The Journal of Clinical Investigation (Oct 2022)
Relieving DYRK1A repression of MKL1 confers an adult-like phenotype to human infantile megakaryocytes
Abstract
Infantile (fetal and neonatal) megakaryocytes (Mks) have a distinct phenotype consisting of hyperproliferation, limited morphogenesis, and low platelet production capacity. These properties contribute to clinical problems that include thrombocytopenia in neonates, delayed platelet engraftment in recipients of cord blood stem cell transplants, and inefficient ex vivo platelet production from pluripotent stem cell–derived Mks. The infantile phenotype results from deficiency of the actin-regulated coactivator, MKL1, which programs cytoskeletal changes driving morphogenesis. As a strategy to complement this molecular defect, we screened pathways with the potential to affect MKL1 function and found that DYRK1A inhibition dramatically enhanced Mk morphogenesis in vitro and in vivo. Dyrk1 inhibitors rescued enlargement, polyploidization, and thrombopoiesis in human neonatal Mks. Mks derived from induced pluripotent stem cells responded in a similar manner. Progenitors undergoing Dyrk1 inhibition demonstrated filamentous actin assembly, MKL1 nuclear translocation, and modulation of MKL1 target genes.
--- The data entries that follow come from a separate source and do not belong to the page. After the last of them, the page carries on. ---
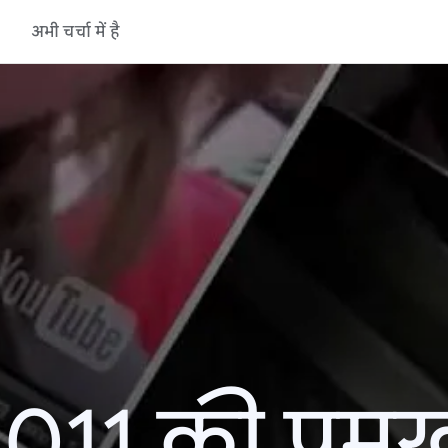
अभी चर्चा में है
11 की प्रमु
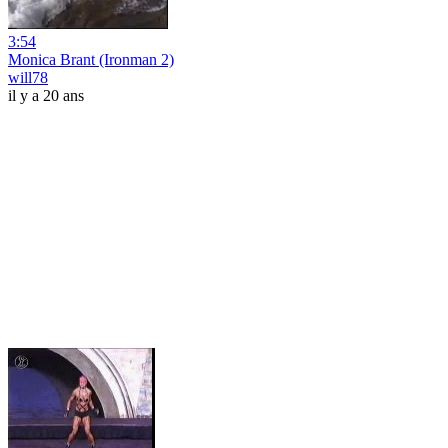
3:54
Monica Brant (Ironman 2)
will78
il y a 20 ans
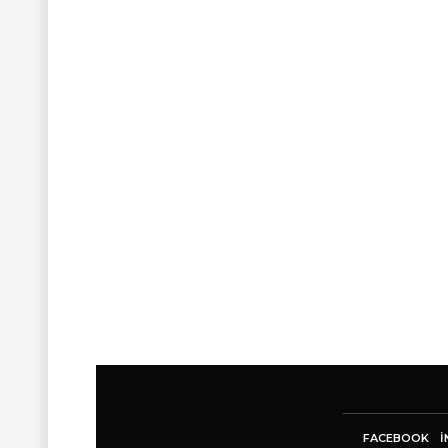
FACEBOOK
I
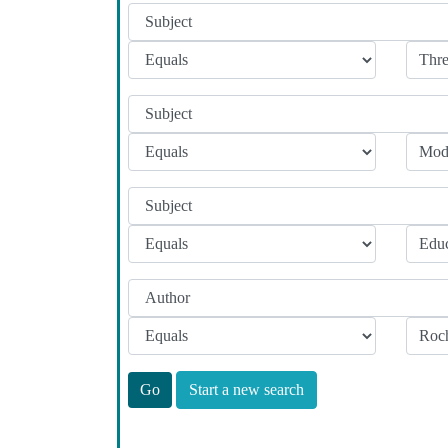
Start a new search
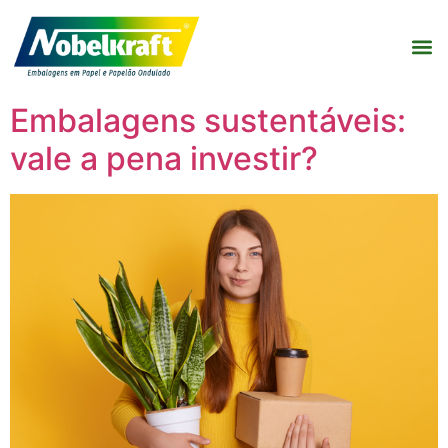
Embalagens sustentáveis:
vale a pena investir?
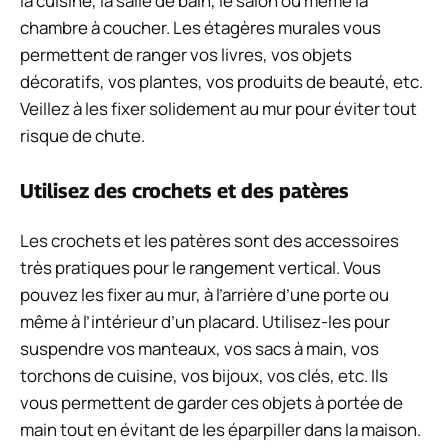
la cuisine, la salle de bain, le salon ou même la
chambre à coucher. Les étagères murales vous
permettent de ranger vos livres, vos objets
décoratifs, vos plantes, vos produits de beauté, etc.
Veillez à les fixer solidement au mur pour éviter tout
risque de chute.
Utilisez des crochets et des patères
Les crochets et les patères sont des accessoires
très pratiques pour le rangement vertical. Vous
pouvez les fixer au mur, à l’arrière d’une porte ou
même à l’intérieur d’un placard. Utilisez-les pour
suspendre vos manteaux, vos sacs à main, vos
torchons de cuisine, vos bijoux, vos clés, etc. Ils
vous permettent de garder ces objets à portée de
main tout en évitant de les éparpiller dans la maison.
Loss-of-function studies confirmed MKL1 involvement in this morphogenetic pathway. Expression of Ablim2, a stabilizer of filamentous actin, increased with Dyrk1 inhibition, and Ablim2 knockdown abrogated the actin, MKL1, and morphogenetic responses to Dyrk1 inhibition. These results delineate a pharmacologically tractable morphogenetic pathway whose manipulation may alleviate clinical problems associated with the limited thrombopoietic capacity of infantile Mks.